Run the Repository verification script to diagnose the issues
===========================================
[oracle@myserver bin]$ ./repvfy verify -level 9

Please enter the SYSMAN password:

Following the out of the above command
==============================
verifyAGENTS
101. Active Agents with clock-skew problems: 1
105. Agents not uploading any data: 3
600. Agents running in the future: 1
verifyASLM
100. Beacons with tests running behind schedule: 17
verifyBLACKOUTS
101. Active blackouts with no more targets in blackout: 1
verifyCREDENTIALS
100. Credential sets not pointing to the latest host metadata version: 2
verifyECM
100. Missing ECM snapshot metadata: 4
702. Generic snapshot delete backlog: 3
verifyJOBS
100. Job backlog: 1
105. Job Executions with no valid steps: 6
111. Stale DiscardState jobs: 91
112. Active executions without active steps: 6
201. Duplicate DiscardState jobs: 13
202. System jobs running for more than 24hours: 24
701. Orphaned job output records: 67777
verifyMETRICS
002. Disabled repository collections: 1
004. Duplicate metric threshold definitions: 1
700. Outstanding cleared metric errors: 15
704. Metric errors for mismatched category properties: 4
800. Cleared cluster repository metric failures: 2
verifyPOLICIES
002. Mismatches between Violations and Availability: 2
201. Oscillating Policy/Metric violations: 1
verifyPROVISIONING
600. Unconfigured software library: 1
verifyREPOSITORY
002. Missing DBMS_JOBS: 3
100. Missing RAW partitions: 6
101. Invalid objects in repository schema: 1
601. Database Timezone mismatch: 1
700. Partitioned tables with too many partitions: 1
804. PL/SQL packages without a package body: 1
805. Unanalyzed repository tables: 4
verifySYSTEM
700. Duplicate OMS parameters: 1
verifyTARGETS
102. Targets with Response Metric Errors: 1
106. Targets in questionnable state: 117 - This is the problem
109. Target types without host credential sets defined: 4
111. Targets not uploading any data: 11
602. Groups without members: 4
701. Duplicate targets from decomissioned Agents: 1
703. Unresolved deleted targets left-overs: 169
801. Unconfigured targets: 3
verifyUSERS
200. EM Accounts not granted MGMT_USER: 1
700. Non existing DB users for GC administrators: 1

Now we want to fix the Issue as per the code 106:
========================================
[oracle@myserver bin]$ ./repvfy verify targets -test 106 -fix

Please enter the SYSMAN password

Following is the output of the above command
===================================
verifyTARGETS
106. Targets in questionnable state: 117
Fix: 108 (Difference=9)

wait for few minutes and check the Enterprise Manager 1og console & you should see that the "Status" has been fixed for 108 targets mentioned as per the script.
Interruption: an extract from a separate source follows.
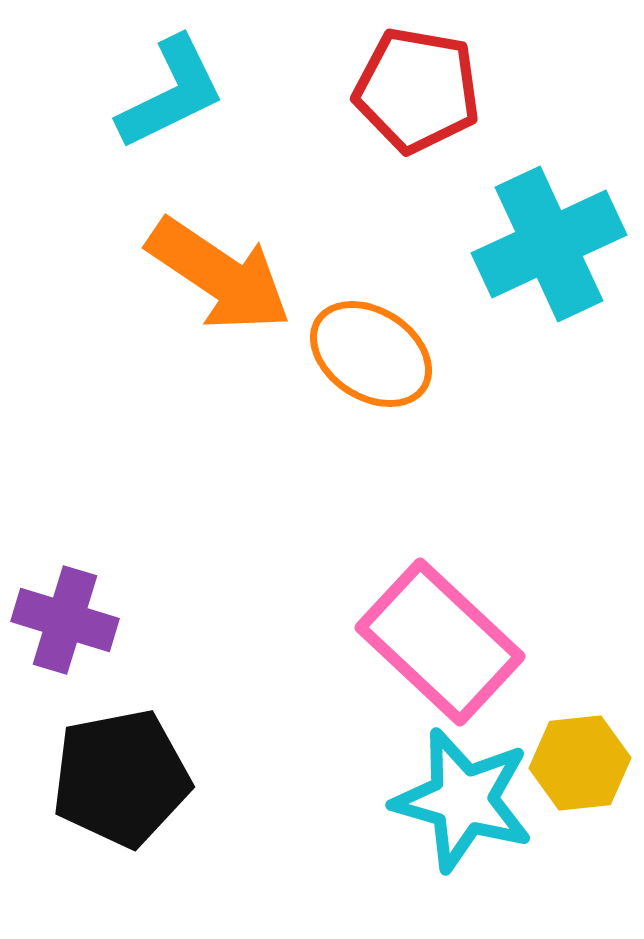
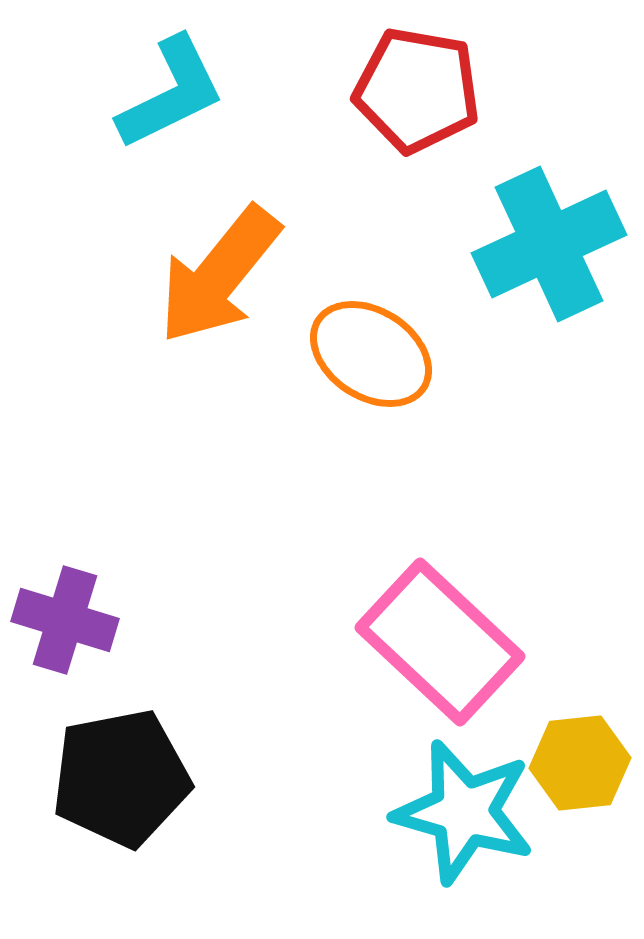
orange arrow: rotated 95 degrees clockwise
cyan star: moved 1 px right, 12 px down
Well before you run to fix this, make sure that you review the detail diagnostics output by giving following command :

./repvfy verify -level 9 -detail

This will give you list of all targets under each category for your to review before you try to understand what fix to apply.

It is good to get familiar with this EMDiagkit on TEST environment before using it on production server.